- [What to work on]
Look through the material and copy each line holding "return".

== Segment start ==

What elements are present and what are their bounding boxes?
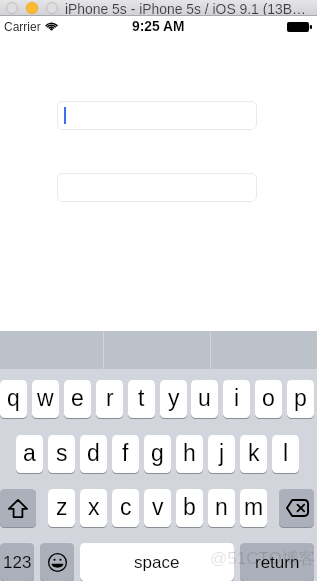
button[interactable]: i (223, 380, 250, 418)
staticText: 9:25 AM (132, 19, 185, 34)
button[interactable]: a (16, 435, 43, 473)
button[interactable]: Emoji keyboard (40, 543, 74, 581)
staticText: x (88, 494, 100, 520)
button[interactable]: h (176, 435, 203, 473)
button[interactable]: b (176, 489, 203, 527)
button[interactable] (57, 101, 257, 130)
button[interactable]: y (160, 380, 187, 418)
staticText: return (255, 553, 300, 572)
button[interactable]: Backspace (279, 489, 314, 527)
button[interactable]: s (48, 435, 75, 473)
button[interactable]: n (208, 489, 235, 527)
button[interactable]: o (255, 380, 282, 418)
button[interactable]: q (0, 380, 27, 418)
staticText: f (122, 440, 129, 466)
staticText: n (215, 494, 228, 520)
staticText: o (262, 385, 275, 411)
staticText: i (234, 385, 240, 411)
staticText: s (56, 440, 68, 466)
button[interactable]: t (128, 380, 155, 418)
button[interactable]: l (272, 435, 299, 473)
staticText: a (23, 440, 36, 466)
button[interactable]: Shift (0, 489, 36, 527)
button[interactable]: e (64, 380, 91, 418)
button[interactable]: 123 (0, 543, 34, 581)
staticText: r (106, 385, 114, 411)
staticText: y (168, 385, 180, 411)
staticText: t (138, 385, 145, 411)
staticText: p (294, 385, 307, 411)
staticText: @51CTO博客 (210, 548, 316, 569)
button[interactable]: x (80, 489, 107, 527)
button[interactable]: space (80, 543, 234, 581)
button[interactable]: return (240, 543, 314, 581)
staticText: z (56, 494, 68, 520)
staticText: l (283, 440, 289, 466)
staticText: e (71, 385, 84, 411)
button[interactable]: v (144, 489, 171, 527)
staticText: h (183, 440, 196, 466)
staticText: b (183, 494, 196, 520)
staticText: c (120, 494, 132, 520)
button[interactable]: f (112, 435, 139, 473)
button[interactable]: r (96, 380, 123, 418)
button[interactable]: z (48, 489, 75, 527)
button[interactable]: c (112, 489, 139, 527)
button[interactable]: d (80, 435, 107, 473)
staticText: q (7, 385, 20, 411)
staticText: iPhone 5s - iPhone 5s / iOS 9.1 (13B… (65, 1, 306, 17)
button[interactable]: k (240, 435, 267, 473)
button[interactable] (57, 173, 257, 202)
button[interactable]: u (191, 380, 218, 418)
button[interactable]: w (32, 380, 59, 418)
button[interactable]: m (240, 489, 267, 527)
staticText: j (219, 440, 225, 466)
staticText: g (151, 440, 164, 466)
staticText: k (248, 440, 260, 466)
staticText: u (198, 385, 211, 411)
staticText: 123 (3, 553, 32, 572)
staticText: m (244, 494, 264, 520)
staticText: space (134, 553, 180, 572)
staticText: Carrier (4, 20, 41, 33)
staticText: v (152, 494, 164, 520)
staticText: d (87, 440, 100, 466)
button[interactable]: p (287, 380, 314, 418)
staticText: w (37, 385, 54, 411)
button[interactable]: j (208, 435, 235, 473)
button[interactable]: g (144, 435, 171, 473)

== Segment end ==

- [Worked solution]
staticText: return (255, 553, 300, 572)
button[interactable]: return (240, 543, 314, 581)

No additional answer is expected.